MASS Seminar - Edwin Gerber (NYU)
Date Time Location
February 24th, 2014 12:00pm-1:00pm 54-915
Title: What controls the Brewer-Dobson Circulation?

Abstract
The Brewer-Dobson Circulation describes the slow overturning circulation of the stratosphere, which transports mass up into the tropics and then poleward until it returns to the troposphere. In concert with chemical processes, it sets the distribution of stratospheric ozone and water vapor, which have significant impacts on surface climate. An idealized atmospheric model allows us to explore the impact of tropospheric and stratospheric processes on the Brewer-Dobson Circulation, both in terms of the residual mean overturning of mass and the transport of trace species such as ozone.

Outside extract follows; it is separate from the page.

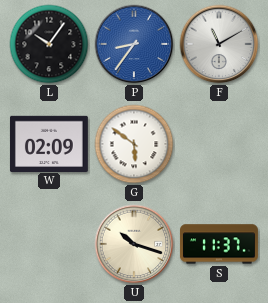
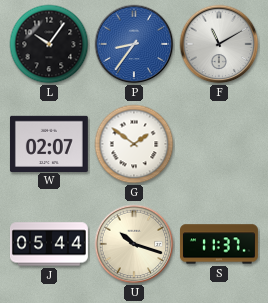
W: 02:09 -> 02:07
G: 5:51 -> 1:51
J: none -> 05:44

The residual mean circulation is understood through the lens of the “downward control principal” (Haynes et al. 1991), where the circulation, at least in the steady state, can be explained as a response to mechanical wave driving, effected primarily by planetary-scale Rossby waves and small-scale gravity waves. The use of interactive models, however, allows us to explore reverse “control” by the mean flow and diabatic processes on the wave driving. Interactive models also reveal strong interactions between the Rossby and gravity waves driving, the latter which must be parameterized in most atmospheric models. These interactions may in part explain a vexing concern in the field in recent years, where it has appeared that models agree on the overall amplitude and increasing trend of the Brewer Dobson Circulation, but provide little consensus on which waves (i.e. resolved Rossby waves or parameterized gravity waves) are doing the work.